The crowd was smaller this time. The guy in my building told me my bangs made me look like the actress Zooey Deschanel, which was nice. But then an older married couple came over and told us that they’d met in Mensa and that we would make a great couple, too. I told them I was already married, and then we stood around in awkward silence. To distract myself, I focused on the gorgeous, curly blond ringlets of the person sitting in front of me and was startled when the person turned around and had a full beard (and was a man).

I had the same uneasy feeling—of being an outlier, a misfit among misfits. I made my excuses and went home, which this time took less than 30 seconds.

Given the hazelnut coffee, the puzzles, and the sexual undercurrent at both Mensa events I attended, it may not come as a surprise that I let my membership lapse earlier this year. Leaving Mensa isn’t all that hard (unlike, say, Scientology). I get e-mails and letters every now and again, which range from plaintive to jocular. (One hints that I can lose weight by maintaining my membership, which feels both untrue and insulting.) There seems to be a sense of anxiety proliferating among members nationwide and their leaders at the Texas headquarters. The newsletter expresses pleas to encourage friends to take the test because Metropolitan Washington Mensa regularly loses —and regains—its position as the second-largest chapter nationwide (after New York, naturally) to Chicago. If it weren’t for all the genius toddlers continually qualifying for Mensa and being written up in their local newspapers, it’s unlikely you’d hear about the organization at all.

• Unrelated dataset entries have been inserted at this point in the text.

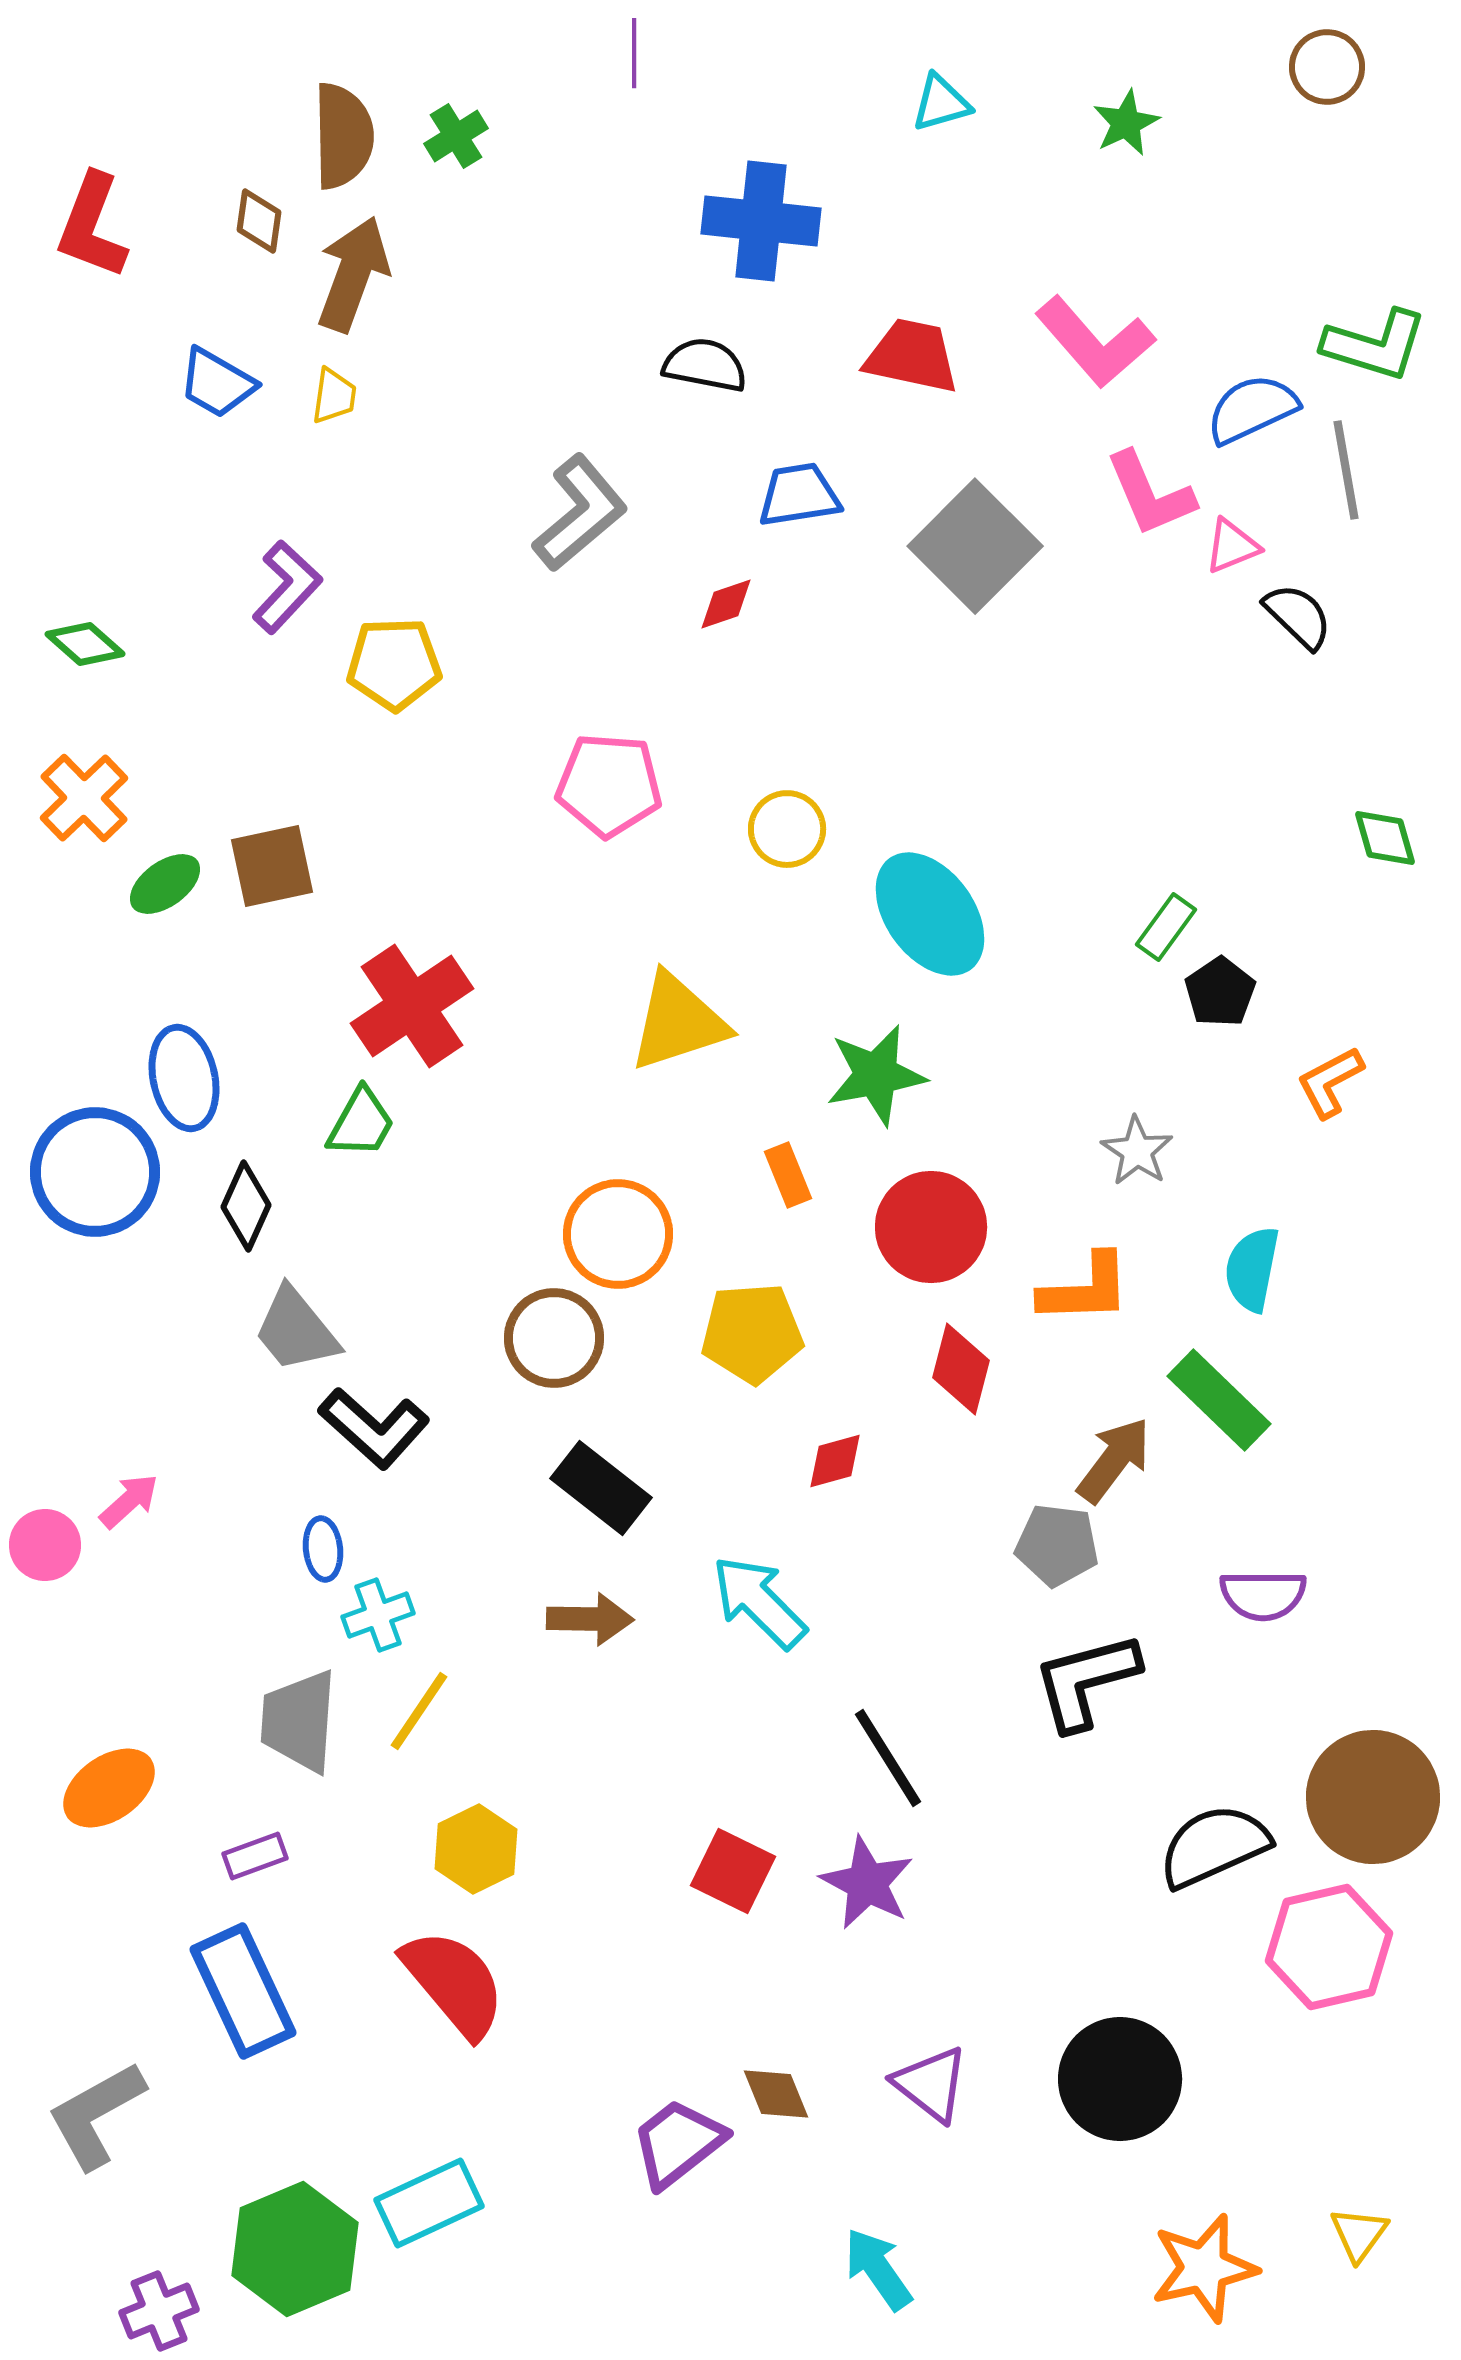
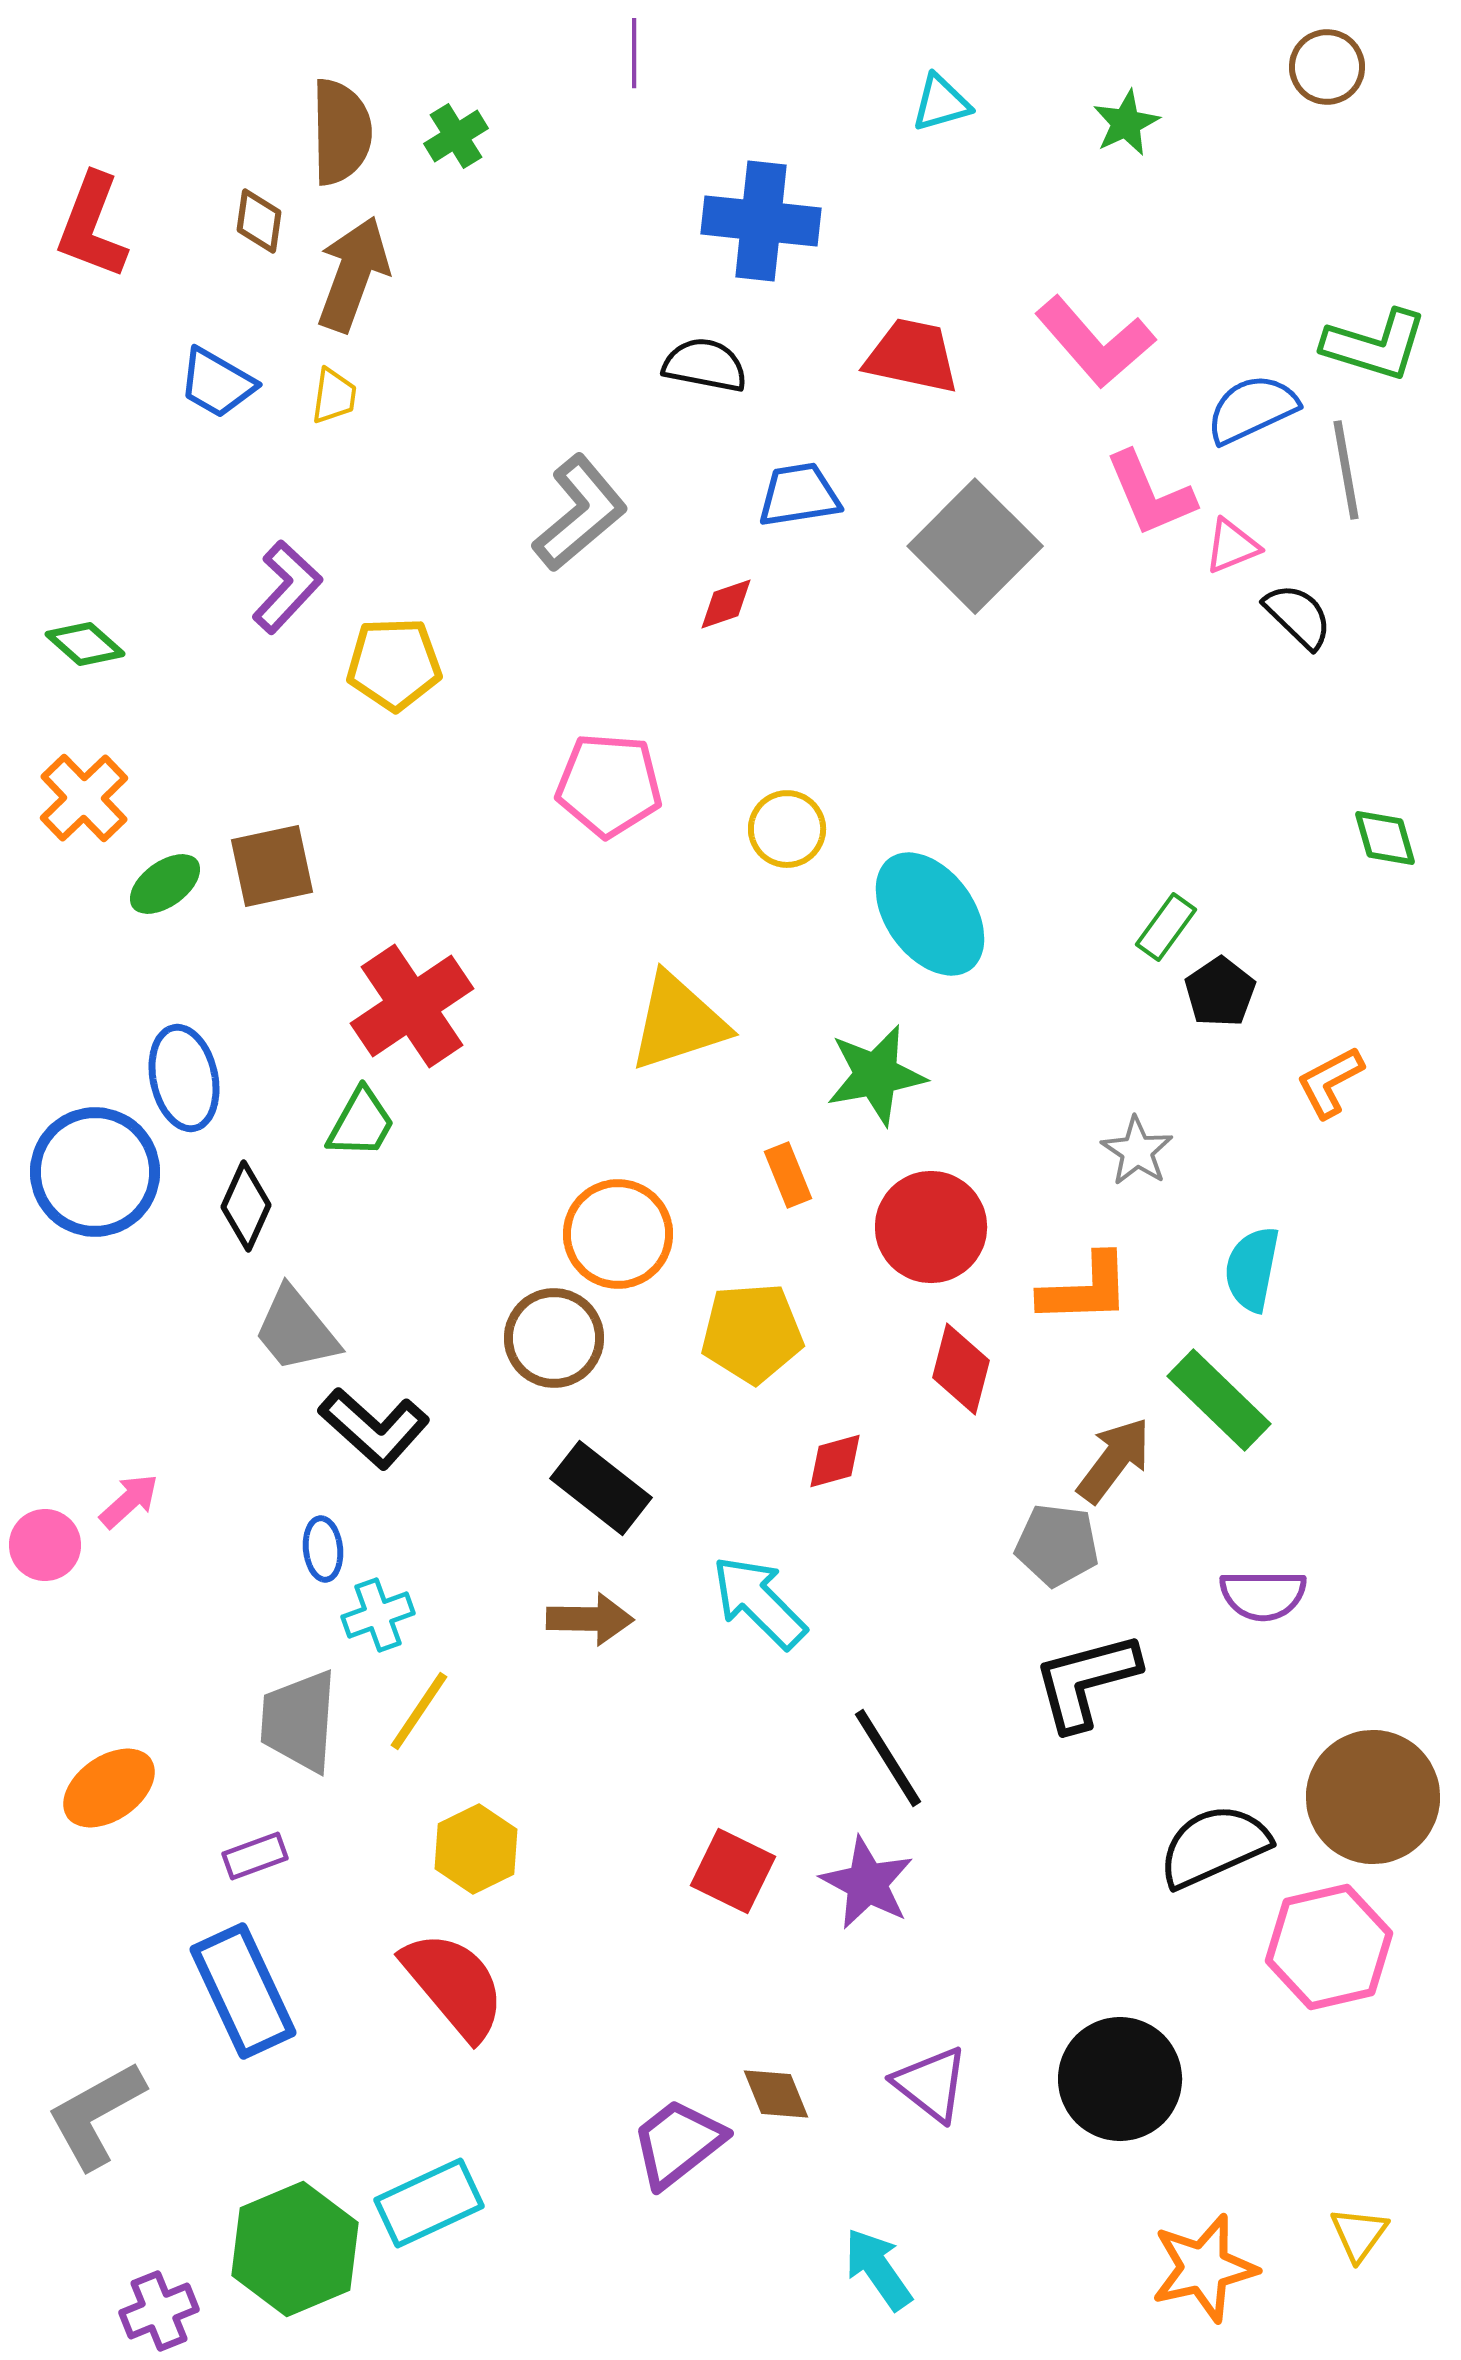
brown semicircle at (343, 136): moved 2 px left, 4 px up
red semicircle at (454, 1983): moved 2 px down
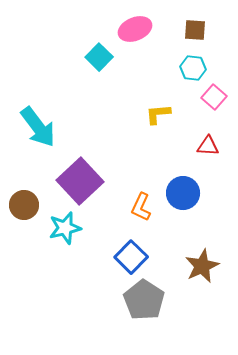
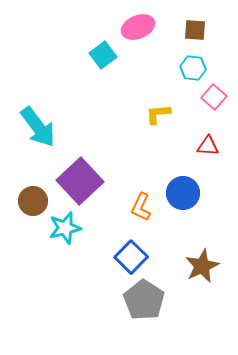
pink ellipse: moved 3 px right, 2 px up
cyan square: moved 4 px right, 2 px up; rotated 8 degrees clockwise
brown circle: moved 9 px right, 4 px up
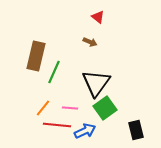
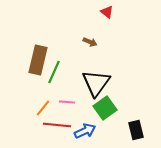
red triangle: moved 9 px right, 5 px up
brown rectangle: moved 2 px right, 4 px down
pink line: moved 3 px left, 6 px up
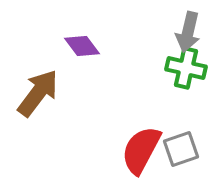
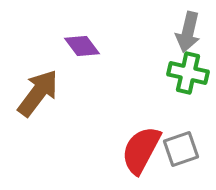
green cross: moved 2 px right, 5 px down
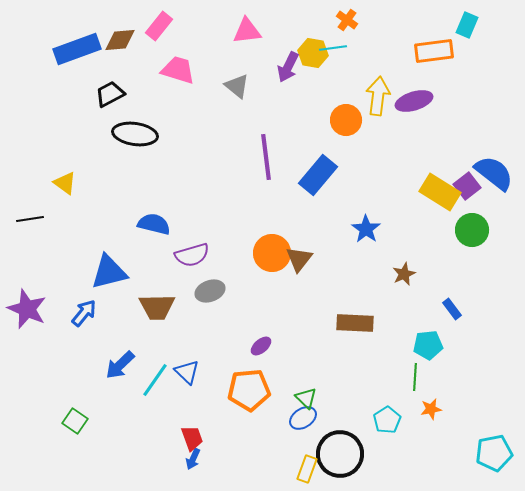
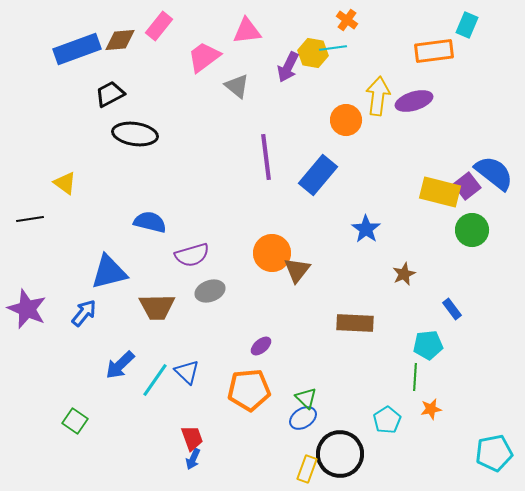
pink trapezoid at (178, 70): moved 26 px right, 13 px up; rotated 54 degrees counterclockwise
yellow rectangle at (440, 192): rotated 18 degrees counterclockwise
blue semicircle at (154, 224): moved 4 px left, 2 px up
brown triangle at (299, 259): moved 2 px left, 11 px down
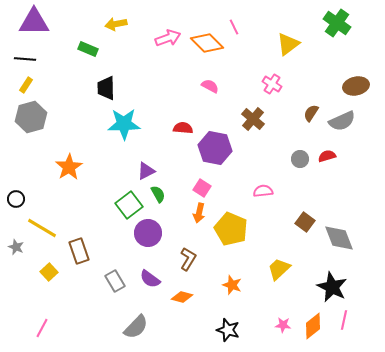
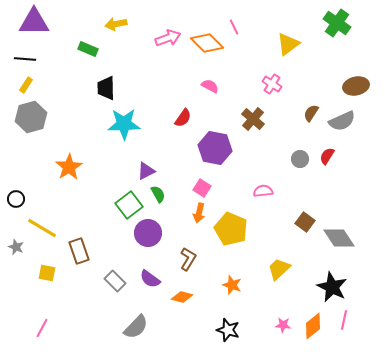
red semicircle at (183, 128): moved 10 px up; rotated 120 degrees clockwise
red semicircle at (327, 156): rotated 42 degrees counterclockwise
gray diamond at (339, 238): rotated 12 degrees counterclockwise
yellow square at (49, 272): moved 2 px left, 1 px down; rotated 36 degrees counterclockwise
gray rectangle at (115, 281): rotated 15 degrees counterclockwise
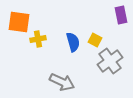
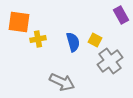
purple rectangle: rotated 18 degrees counterclockwise
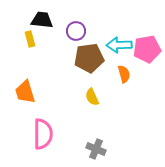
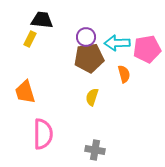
purple circle: moved 10 px right, 6 px down
yellow rectangle: rotated 42 degrees clockwise
cyan arrow: moved 2 px left, 2 px up
yellow semicircle: rotated 42 degrees clockwise
gray cross: moved 1 px left, 1 px down; rotated 12 degrees counterclockwise
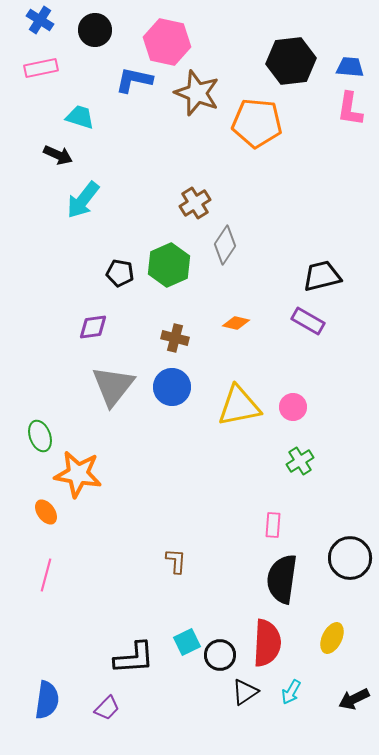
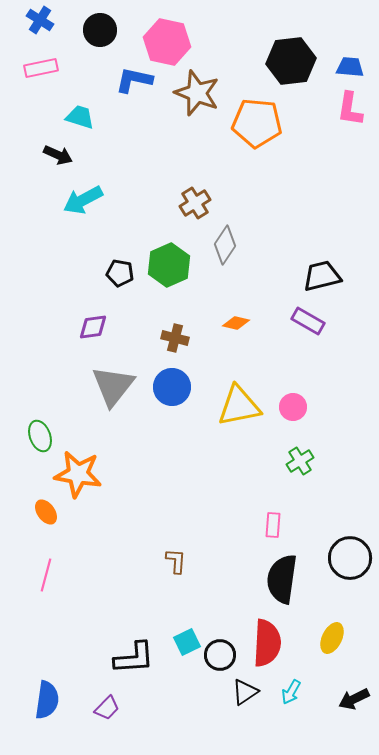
black circle at (95, 30): moved 5 px right
cyan arrow at (83, 200): rotated 24 degrees clockwise
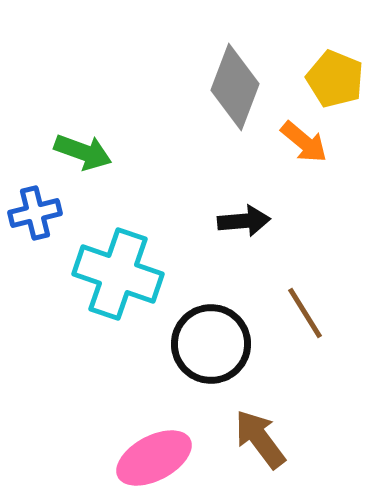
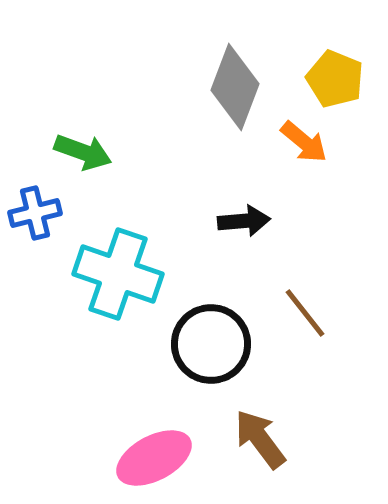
brown line: rotated 6 degrees counterclockwise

Will Mensa survive in an era when congregating with like-minded people is a simple as clicking a mouse? Maybe. For hardcore members, and not just people like me who want a coffee mug, the human interaction is key. I asked American Mensa executive director Pamela Donahoo why she thinks people are drawn to it.

“We find people join just to join, because their third-grade teacher said they would never amount to anything,” she said. “They need some sort of validation, and then they realize all of a sudden that there’s also this group of people in Mensa who are really fun. So why people join and why people stay are very different reasons.”

Donahoo knows there will always be people like me, who join out of curiosity or because they want to put the Mensa magazine on their coffee table. “That’s a perfectly good reason, and if that’s all you want and it helps to make you feel good, then great,” she says. “But if you can get something additional out of it, that’s good, too. We aim to challenge and engage learners at any age and welcome them to an organization that really recognizes and celebrates their giftedness.”

In my case, playing cryptograms with geniuses made me feel like the dumbest person in the room. But at least I have my pencil, my mug, and my (lapsed) membership card for consolation, as well as a newfound understanding of carbon reduction in cities. As a popular Mensa T-shirt says, talk nerdy to me.

This article appears in the December 2013 issue of Washingtonian.